**Try it**:
Reproduce the records word for word, leaving out any pictures they hold.

#### Data records ####

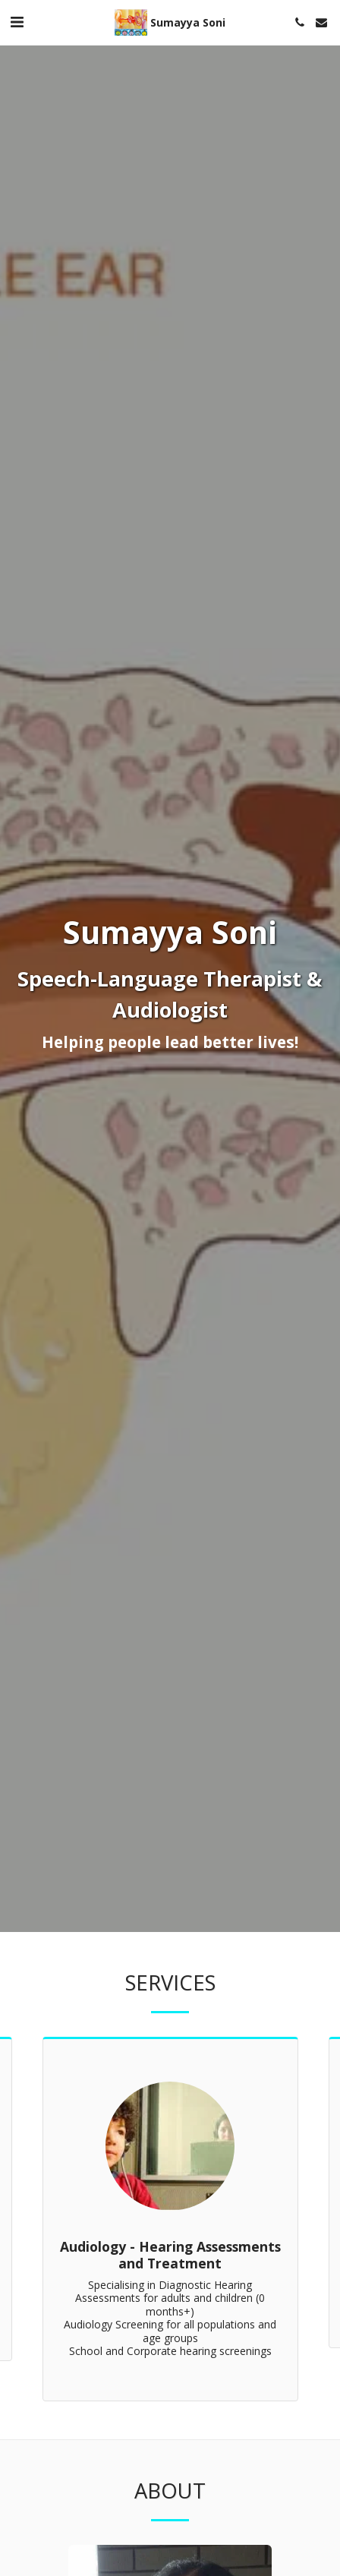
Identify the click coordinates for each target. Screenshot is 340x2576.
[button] (17, 21)
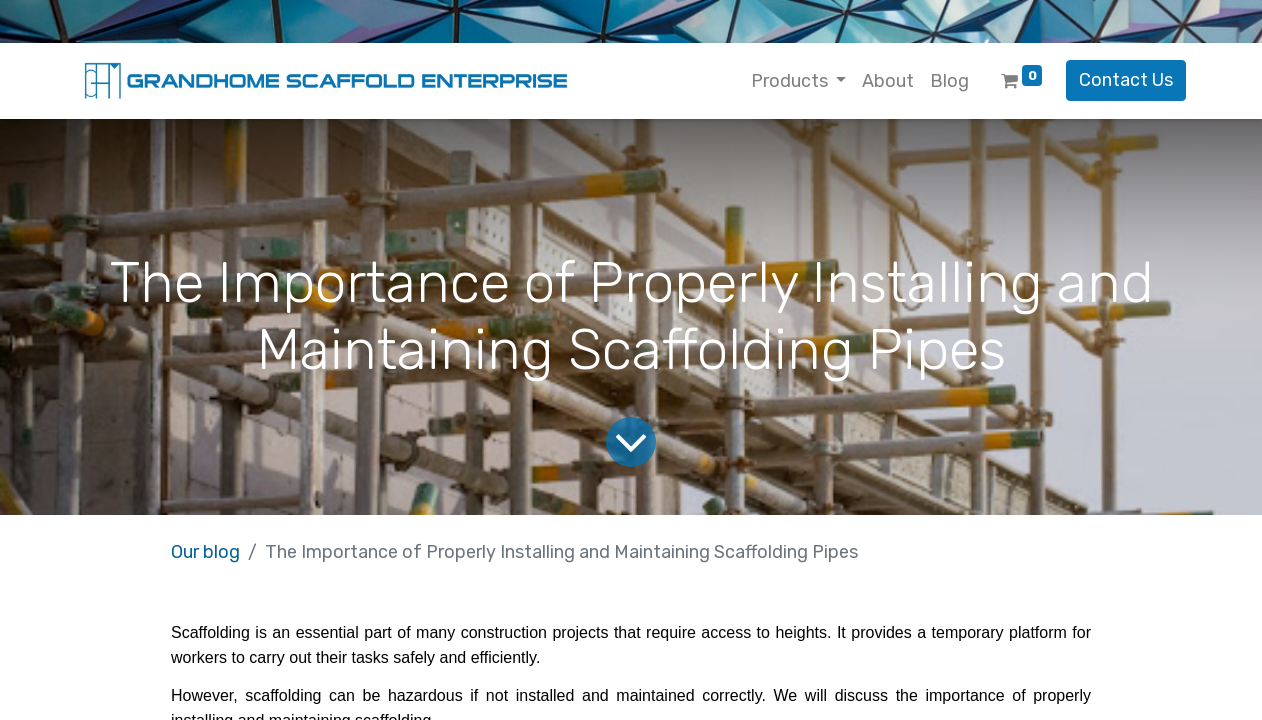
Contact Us (1126, 80)
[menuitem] (888, 81)
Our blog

####

**Task answer**:
Identify the click coordinates for each target. Screenshot is 340x2576.
[button] (17, 21)
Contact Us (1126, 80)
[menuitem] (888, 81)
Our blog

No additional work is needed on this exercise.